Let’s say an employer enrolls all employees in a health plan that has an excellent diabetes care program, including an early detection system that identifies new enrollees with insulin prescriptions; an education program taught by nurses; and a nutrition program in which a dietician contacts patients with nutritional advice. The program might also include a follow-up care program with specialists who help with prevention of other diabetic-related diseases, such as loss of eyesight.
The bad news is that the insurer offering this plan has no financial incentive to enroll the diabetics because the average premium collected from all enrollees is not sufficient enough to cover the costs of the diabetics in the group, no matter how good the care is.

Why These Higher Cost Plans for Employees?

Paying carriers the same rate no matter who enrolls in the plan has forced them to compete at the employer group level – not at the employee level. This ensures carriers that enough healthy employees are enrolled to offset the higher costs (and anticipated loss) of the enrolled chronically ill members as well.

And because employers are forced to use only one carrier, human resources managers tend to choose a one-size-fits-all plan in an attempt to satisfy all employees. But this kind of plan is often more than many employees need or want.

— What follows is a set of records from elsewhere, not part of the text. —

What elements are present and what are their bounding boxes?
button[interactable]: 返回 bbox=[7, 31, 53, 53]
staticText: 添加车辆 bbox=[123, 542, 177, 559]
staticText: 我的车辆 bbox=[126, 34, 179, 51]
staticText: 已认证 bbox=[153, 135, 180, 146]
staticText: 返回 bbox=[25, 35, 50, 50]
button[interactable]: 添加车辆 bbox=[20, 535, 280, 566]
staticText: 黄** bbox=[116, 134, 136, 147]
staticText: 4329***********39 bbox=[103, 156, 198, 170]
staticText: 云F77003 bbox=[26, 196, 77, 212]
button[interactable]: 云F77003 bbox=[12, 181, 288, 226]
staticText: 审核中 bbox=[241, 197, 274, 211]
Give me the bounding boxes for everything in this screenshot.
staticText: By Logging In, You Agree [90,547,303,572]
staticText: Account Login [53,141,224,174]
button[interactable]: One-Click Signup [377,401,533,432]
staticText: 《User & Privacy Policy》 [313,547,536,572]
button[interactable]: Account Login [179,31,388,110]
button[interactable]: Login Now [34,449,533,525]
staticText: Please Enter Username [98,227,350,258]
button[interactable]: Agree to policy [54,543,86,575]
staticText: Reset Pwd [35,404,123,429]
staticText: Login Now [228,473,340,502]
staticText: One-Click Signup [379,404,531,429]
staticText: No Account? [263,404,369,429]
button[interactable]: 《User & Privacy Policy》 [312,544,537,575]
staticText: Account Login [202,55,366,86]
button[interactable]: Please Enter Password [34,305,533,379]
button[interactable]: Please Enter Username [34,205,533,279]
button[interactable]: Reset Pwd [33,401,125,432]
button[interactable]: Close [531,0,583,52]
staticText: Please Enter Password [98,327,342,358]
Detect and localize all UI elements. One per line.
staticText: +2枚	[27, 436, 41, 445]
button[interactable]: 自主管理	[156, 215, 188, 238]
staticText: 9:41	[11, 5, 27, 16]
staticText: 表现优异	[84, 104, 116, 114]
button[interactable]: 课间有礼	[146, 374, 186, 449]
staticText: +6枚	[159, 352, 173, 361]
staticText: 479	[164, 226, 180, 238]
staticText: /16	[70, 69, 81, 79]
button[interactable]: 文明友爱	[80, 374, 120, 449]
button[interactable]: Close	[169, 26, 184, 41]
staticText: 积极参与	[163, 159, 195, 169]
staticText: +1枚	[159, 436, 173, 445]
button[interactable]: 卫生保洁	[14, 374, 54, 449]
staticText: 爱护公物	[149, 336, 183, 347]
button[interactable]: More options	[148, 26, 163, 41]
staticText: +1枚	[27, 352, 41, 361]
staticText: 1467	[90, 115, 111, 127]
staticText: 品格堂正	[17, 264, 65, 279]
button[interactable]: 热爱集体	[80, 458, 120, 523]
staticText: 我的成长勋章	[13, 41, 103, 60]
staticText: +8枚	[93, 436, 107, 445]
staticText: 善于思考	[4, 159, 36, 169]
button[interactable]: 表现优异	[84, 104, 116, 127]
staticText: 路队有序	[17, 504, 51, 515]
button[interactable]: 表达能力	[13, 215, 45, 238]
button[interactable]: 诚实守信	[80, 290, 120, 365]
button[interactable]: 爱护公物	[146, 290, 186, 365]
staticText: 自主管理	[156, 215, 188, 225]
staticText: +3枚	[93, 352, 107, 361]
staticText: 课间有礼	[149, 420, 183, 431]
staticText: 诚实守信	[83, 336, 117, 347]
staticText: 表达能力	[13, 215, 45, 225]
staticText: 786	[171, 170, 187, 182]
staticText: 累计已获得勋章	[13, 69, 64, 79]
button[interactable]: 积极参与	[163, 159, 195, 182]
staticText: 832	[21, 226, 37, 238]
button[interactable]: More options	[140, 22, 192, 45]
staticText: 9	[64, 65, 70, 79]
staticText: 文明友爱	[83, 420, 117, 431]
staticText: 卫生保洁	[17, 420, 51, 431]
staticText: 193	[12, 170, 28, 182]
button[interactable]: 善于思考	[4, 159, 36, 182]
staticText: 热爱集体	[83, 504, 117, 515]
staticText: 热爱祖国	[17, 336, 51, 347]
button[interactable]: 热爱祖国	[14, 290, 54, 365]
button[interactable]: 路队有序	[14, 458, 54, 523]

In fact, enrollment experience shows that when employees are offered a range of carrier health plans they make vastly different choices than their employers, with nearly 70 percent enrolling in more cost effective HMOs (health maintenance organizations) and 20 percent choosing PPOs (preferred provide organizations). And, by engaging employees in the decision, they tend to be four times more satisfied.1

Also, some employees choose the more expensive plans because their employer subsidizes most, or in some cases the whole cost of the premium. Without competition and choice for employees at the carrier level, costs steadily increase.

So Why Are Carriers Paid This Way?

Given the extraordinary cost of health care, we as a society do not feel it is reasonable to expect people born with costly illnesses, such as cystic fibrosis, or who develop expensive illnesses such as leukemia, to bear the full burden of paying for their medical care.

While the funding of health care based on this socially minded method (paying the same for each member) makes perfect sense, the payment to carriers needs to be adjusted for the health status of the member enrolled (risk adjustment).

In other words, if insurers were paid premiums that were commensurate with the number of chronically ill enrollees, they would have greater incentive to provide high quality care to the chronically ill. In this model, aligning insurer payment with enrolled risk creates efficient, high quality, cost effective health care.

So Why Not Adjust for Risk?

This risk adjustment method would promote competition at the consumer level, which does not exist today. Health insurance carriers would compete to enroll every member, especially the chronically ill, since they would now bring sufficient revenue to cover costs. And carriers would be motivated to deliver the best care to that chronically ill member, since the member would have the option of moving to another health plan to better meet their needs. Isn’t that what real competition is all about?

Employers could maintain average cost premiums for their employees, while risk-based premiums would be paid to insurers. Through a risk adjustment model it would be possible to analyze members’ health conditions, based on their utilization. Then premiums would be redistributed to the carriers to compensate them for the health risk of the employees who enrolled in their plan.

At renewal time both carriers would receive underwriting information about the entire group (instead of just their members) and could more accurately predict the rates for the subsequent year. This would enable long-term cost management for employers.

The bottom line: to lower employer health care costs while ensuring quality care, competition amongst carriers needs to occur at the employee level. Risk adjustment enables this competition.

Jeffrey M. Closs is President & CEO of Benu, Inc.